The Gospel According to Mark

Mark is the shortest, probably the earliest, and stylistically the simplest of the four Gospels. It was written in Greek. It has the smallest vocabulary of all the Gospels (only 1330 distinct words). Its style is the simplest, relying on the rhetorical device of parataxis: that is, the repetition of sentence forms beginning with “and” (Greek kai), where each sentence in the series is not necessarily subordinated or causally related to another (as opposed to sentence structures which have structures such as, “since . . . then,” or “because . . . therefore” or “if . . . then”). Mark says nothing about the birth and early life of Jesus, beginning only with the ministry of John the Baptist and Jesus’s appearance (1:9). He tells many stories of Jesus’s experience, retells many of the parables, and reports Jesus’s teachings. But he does not do so in ways which create an order beyond that of a compilation (that is, there is little sense of why some stories come before others, or whether there is a narrative arc to the stories). It is believed by many scholars to have served as a source for other Gospels, especially Luke.

The key point, therefore, about the Gospel of Mark is that it comes off as a simple set of stories, with the feel (if not the fact) or oral transmission, written in an accessible language. It has the literary effect of legend rather than of epic, romance, sermon, or epistle.

One way of approaching the collection of tales about Jesus in Mark is to see them as stories of cleansing, healing, and making whole. Thus, stories about people with unclean spirits, leprosy, lameness, madness, withered limbs, hunger, anger, greed, etc. predominate. Jesus cleanses the Temple; he causes the fig tree to wither; he makes the blind see; he calms the oceans.

Some key things to consider:

What is the importance of sailing in the Gospel? How does Mark begin with

the story of the four fishermen and move through the stories of ship-travel?

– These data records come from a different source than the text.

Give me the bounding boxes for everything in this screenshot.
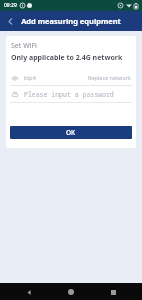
button[interactable]: Please input a password — [6, 86, 136, 102]
staticText: 09:29 — [4, 2, 17, 9]
staticText: OK — [66, 128, 76, 137]
button[interactable]: OK — [10, 126, 132, 139]
staticText: Add measuring equipment — [21, 16, 121, 26]
button[interactable]: Home — [64, 285, 78, 299]
staticText: Set WiFi — [11, 41, 37, 51]
button[interactable]: Recent apps — [106, 285, 120, 299]
staticText: klp4 — [24, 74, 36, 82]
staticText: Replace network — [88, 74, 131, 81]
staticText: Please input a password — [24, 90, 114, 99]
button[interactable]: Back — [22, 285, 36, 299]
button[interactable]: Back — [0, 11, 20, 31]
button[interactable]: klp4 — [6, 70, 136, 85]
staticText: Only applicable to 2.4G network — [11, 53, 123, 63]
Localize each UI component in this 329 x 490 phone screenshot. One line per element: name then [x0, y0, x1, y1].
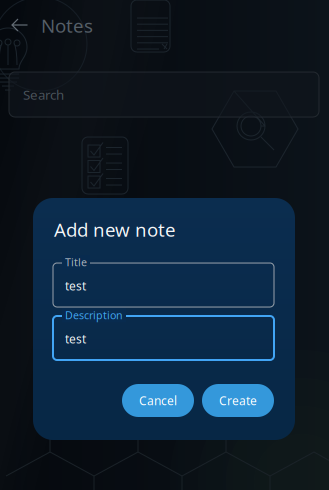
staticText: Create	[219, 392, 257, 408]
button[interactable]: Search	[9, 72, 319, 117]
staticText: Title	[65, 255, 87, 269]
staticText: Add new note	[54, 217, 176, 242]
button[interactable]: test	[53, 316, 274, 360]
staticText: Search	[23, 86, 64, 103]
staticText: Cancel	[139, 392, 177, 408]
staticText: Description	[65, 308, 123, 322]
staticText: Notes	[41, 13, 93, 38]
button[interactable]: test	[53, 263, 274, 307]
staticText: test	[65, 278, 86, 294]
staticText: test	[65, 331, 86, 347]
button[interactable]: Create	[202, 384, 274, 417]
button[interactable]: Back	[5, 10, 35, 40]
button[interactable]: Cancel	[122, 384, 194, 417]
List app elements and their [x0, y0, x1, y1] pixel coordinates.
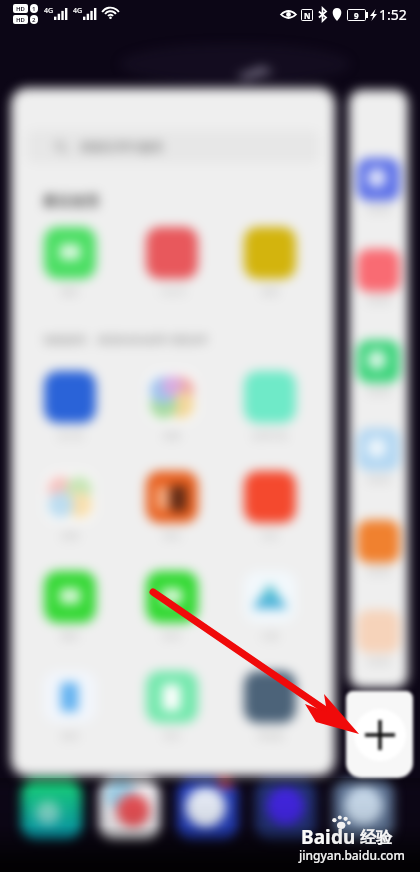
- button[interactable]: 应用市场: [244, 371, 296, 441]
- button[interactable]: 微信: [44, 571, 96, 641]
- button[interactable]: 微信: [44, 227, 96, 297]
- staticText: 4G: [73, 6, 83, 16]
- staticText: 微信: [61, 630, 79, 641]
- staticText: 最近使用: [43, 193, 99, 211]
- staticText: 经验: [360, 828, 392, 848]
- staticText: du: [331, 824, 356, 850]
- staticText: 小红书: [159, 286, 186, 297]
- button[interactable]: [349, 90, 408, 688]
- staticText: 4G: [44, 6, 54, 16]
- staticText: 京东: [261, 530, 279, 541]
- button[interactable]: 美团: [244, 227, 296, 297]
- button[interactable]: 淘宝: [146, 471, 198, 541]
- button[interactable]: 相册: [146, 371, 198, 441]
- staticText: 智能推荐，根据你的使用习惯排序: [43, 333, 208, 347]
- staticText: 电话: [163, 630, 181, 641]
- button[interactable]: 浏览器: [244, 671, 296, 741]
- button[interactable]: Phone: [21, 779, 82, 840]
- button[interactable]: 设置: [44, 471, 96, 541]
- staticText: jingyan.baidu.com: [299, 847, 405, 863]
- button[interactable]: Add new task: [346, 691, 413, 778]
- button[interactable]: 云盘: [244, 571, 296, 641]
- staticText: N: [304, 10, 311, 20]
- staticText: 1:52: [379, 5, 407, 24]
- button[interactable]: Browser: [255, 779, 316, 840]
- staticText: 1: [32, 5, 36, 13]
- button[interactable]: Gallery: [99, 779, 160, 840]
- staticText: 淘宝: [163, 530, 181, 541]
- button[interactable]: Camera: [333, 779, 394, 840]
- staticText: HD: [16, 16, 25, 24]
- staticText: 美团: [261, 286, 279, 297]
- staticText: HD: [16, 5, 25, 13]
- staticText: 浏览器: [257, 730, 284, 741]
- button[interactable]: 搜索应用与服务: [11, 88, 335, 776]
- staticText: 2: [32, 16, 36, 24]
- staticText: 微信: [61, 286, 79, 297]
- button[interactable]: Messages: [177, 779, 238, 840]
- button[interactable]: 支付宝: [44, 371, 96, 441]
- staticText: 支付宝: [57, 430, 84, 441]
- button[interactable]: 京东: [244, 471, 296, 541]
- button[interactable]: 短信: [44, 671, 96, 741]
- button[interactable]: 音乐: [146, 671, 198, 741]
- button[interactable]: 搜索应用与服务: [27, 130, 319, 163]
- staticText: 9: [354, 10, 359, 20]
- button[interactable]: 电话: [146, 571, 198, 641]
- staticText: Bai: [301, 824, 331, 850]
- staticText: 搜索应用与服务: [80, 139, 164, 154]
- button[interactable]: 小红书: [146, 227, 198, 297]
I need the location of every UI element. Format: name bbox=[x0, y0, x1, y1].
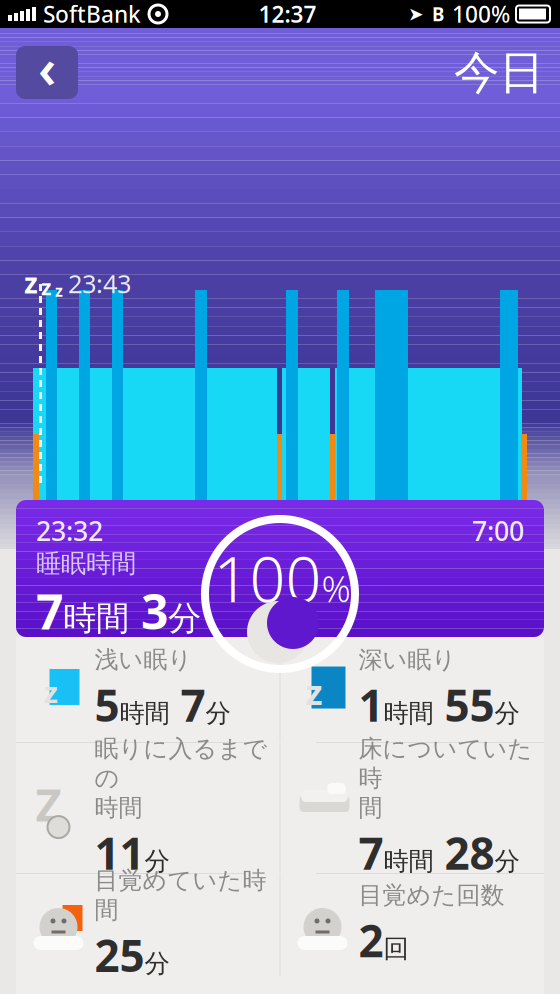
staticText: ➤ bbox=[408, 3, 424, 25]
staticText: 7 bbox=[358, 824, 384, 882]
staticText: 11 bbox=[94, 824, 144, 882]
staticText: 床についていた時 間 bbox=[358, 734, 532, 822]
staticText: 23:43 bbox=[68, 266, 131, 300]
button[interactable]: 床についていた時 間 bbox=[280, 743, 544, 873]
staticText: 時間 bbox=[120, 698, 170, 729]
staticText: SoftBank bbox=[43, 0, 141, 29]
staticText: 12:37 bbox=[258, 0, 316, 29]
staticText: 23:32 bbox=[36, 513, 103, 548]
staticText: 時間 bbox=[384, 846, 434, 877]
staticText: 時間 bbox=[63, 598, 129, 639]
staticText: 分 bbox=[144, 846, 170, 877]
button[interactable]: 目覚めていた時間 bbox=[16, 874, 280, 976]
staticText: 今日 bbox=[454, 45, 544, 101]
staticText: 目覚めていた時間 bbox=[94, 866, 266, 925]
staticText: 1 bbox=[358, 676, 384, 734]
button[interactable]: Z bbox=[16, 743, 280, 873]
button[interactable]: z bbox=[16, 637, 280, 742]
staticText: 28 bbox=[434, 824, 494, 882]
staticText: 回 bbox=[384, 933, 408, 964]
staticText: z bbox=[306, 668, 322, 714]
staticText: 分 bbox=[206, 698, 230, 729]
button[interactable]: 今日 bbox=[434, 47, 544, 99]
staticText: 目覚めた回数 bbox=[358, 880, 504, 910]
button[interactable]: 目覚めた回数 bbox=[280, 874, 544, 976]
staticText: Z bbox=[36, 774, 62, 834]
staticText: z bbox=[55, 280, 63, 301]
staticText: 分 bbox=[144, 948, 170, 979]
button[interactable]: Back bbox=[16, 46, 78, 99]
staticText: 眠りに入るまでの 時間 bbox=[94, 734, 268, 822]
staticText: 5 bbox=[94, 676, 120, 734]
staticText: ‹ bbox=[38, 32, 56, 103]
staticText: 55 bbox=[434, 676, 494, 734]
staticText: 分 bbox=[494, 698, 520, 729]
staticText: 深い眠り bbox=[358, 645, 456, 674]
staticText: 100 bbox=[214, 536, 322, 620]
staticText: 3 bbox=[129, 579, 168, 643]
staticText: 7 bbox=[170, 676, 206, 734]
staticText: z bbox=[44, 672, 58, 711]
staticText: 2 bbox=[358, 911, 384, 969]
staticText: z bbox=[41, 273, 52, 301]
staticText: 100% bbox=[452, 0, 510, 29]
staticText: 25 bbox=[94, 926, 144, 984]
staticText: 睡眠時間 bbox=[36, 548, 136, 579]
staticText: % bbox=[322, 564, 350, 612]
button[interactable]: z bbox=[280, 637, 544, 742]
staticText: 7:00 bbox=[472, 513, 524, 548]
staticText: 7 bbox=[36, 579, 63, 643]
staticText: 浅い眠り bbox=[94, 645, 192, 674]
staticText: z bbox=[24, 264, 38, 301]
staticText: 分 bbox=[494, 846, 520, 877]
staticText: B bbox=[432, 2, 444, 26]
staticText: 時間 bbox=[384, 698, 434, 729]
staticText: 分 bbox=[168, 598, 201, 639]
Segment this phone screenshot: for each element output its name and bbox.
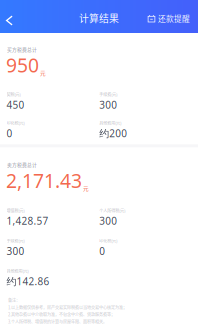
staticText: 契税(元)	[6, 92, 20, 98]
staticText: 2.其他杂费以中介收取为准，不包含中介费、贷款服务费等；	[8, 312, 115, 318]
staticText: 约200	[99, 126, 127, 140]
button[interactable]: 还款提醒	[148, 0, 198, 33]
staticText: 还款提醒	[158, 13, 190, 24]
staticText: 0	[99, 244, 105, 258]
staticText: 其他费用(元)	[99, 120, 121, 126]
staticText: 印花税(元)	[6, 120, 24, 126]
staticText: 3.个人所得税、增值税的计算与房屋年限、面积等相关。	[8, 319, 107, 325]
button[interactable]: Back	[0, 0, 26, 33]
staticText: 手续费(元)	[6, 238, 24, 244]
staticText: 卖方税费总计	[7, 161, 37, 168]
staticText: 买方税费总计	[7, 46, 37, 53]
staticText: 0	[6, 126, 12, 140]
staticText: 450	[6, 98, 24, 112]
staticText: 300	[6, 244, 24, 258]
staticText: 2,171.43	[6, 167, 82, 194]
staticText: 印花税(元)	[99, 238, 117, 244]
staticText: 1,428.57	[6, 214, 48, 228]
staticText: 300	[99, 214, 117, 228]
staticText: 950	[6, 52, 39, 78]
staticText: 元	[40, 69, 46, 77]
staticText: 个人所得税(元)	[99, 208, 125, 214]
staticText: 备注：	[8, 297, 20, 303]
staticText: 计算结果	[79, 11, 119, 25]
staticText: 手续费(元)	[99, 92, 117, 98]
staticText: 元	[83, 184, 89, 192]
staticText: 约142.86	[6, 274, 50, 288]
staticText: 1.以上数据仅供参考，房产交易实际税费以当地交易中心核定为准；	[8, 304, 127, 310]
staticText: 增值税(元)	[6, 208, 24, 214]
staticText: 300	[99, 98, 117, 112]
staticText: 其他费用(元)	[6, 268, 28, 274]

what is the importance and effect of the story of calming the storm (4:35)?

How do these episodes compare with the narratives of travel in the Aeneid?

What is the nature of the human body in Mark? How are bodies ill or maimed

or in need of healing? How can we read these stories as parables of the body

politic, as well as of the human body? How do they resonate with Paul’s

notions of the body? How does the story of the withered hand (3:1-6)

resonate with discussions about circumcision?

What is the imagery of eating, fasting, feeding, and drinking in Mark?

How are so many of the miracles and parables keyed to stories of food

(e.g., sowing the grain, fasting, the fig tree, etc.)? How does this concern with

food and ingestion fit in with the very idea, and the story of, the Last Supper

as the Passover Seder in Mark?

How does Mark tell the story of the Passion: the trial, the crucifixion, and the

resurrection? What are his literary and emotional effects here?

The Gospel According to Luke

Unlike the Gospel According to Mark, Luke is written in a complex style that draws on the language of history, epic, and romance. The first sentence of the Gospel (1:1-4) has been called by one scholar “the most finely composed sentence in the whole of post-classical Greek literature.” NOTE: what do you think is meant by that statement?

Luke is written after Mark, and clearly relies on Mark for material. It is longer and fuller than Mark, containing accounts of the birth of John the Baptist, the Annunciation, and the birth of Jesus (Nativity). It highlights not just the parable-like stories but, more explicitly, the miracles of Jesus (and many of the best known parables are unique in Luke). Luke calls attention to the women in Jesus’s life, offering finely-drawn portraits of Elizabeth, Mary, and Mary Magdalene in particular. Finally, he offers a more nuanced version of the trial and crucifixion than Mark does, and he adds the scene on the road to Emmaus as a post-Crucifixion appearance (and as another scene of eating; Luke 24:13-32).

The key point about Luke is that it comes off as literature rather than as legend: it develops characters and motives; offers sub-plots and back stories; creates a sense of anticipation, development, and climax; presents dialogue in vivid ways; and makes it clear, at the very beginning, that it is a composed and crafted piece of writing drawing on, but also revising, pre-existing materials (this is the heart of 1:1-4).

One way to approach Luke, for example, is to compare his handling of the material that Mark handles: e.g., the withered hand, the leper, the man with the unclean spirit, etc. Another is to look at what is unique in Luke: e.g., the visit to Martha and Mary (10:38-42), the prodigal son (15:11-32), the Good Samaritan (10:25-37). What makes these stories different from those in Mark? Do they paint a different kind of portrait of Jesus than Mark does?

Look, too, at Luke’s version of the Last Supper – indeed, look at the entirety of Luke 22. What are the aspects of this version that make it dramatic, emotional, literary, etc?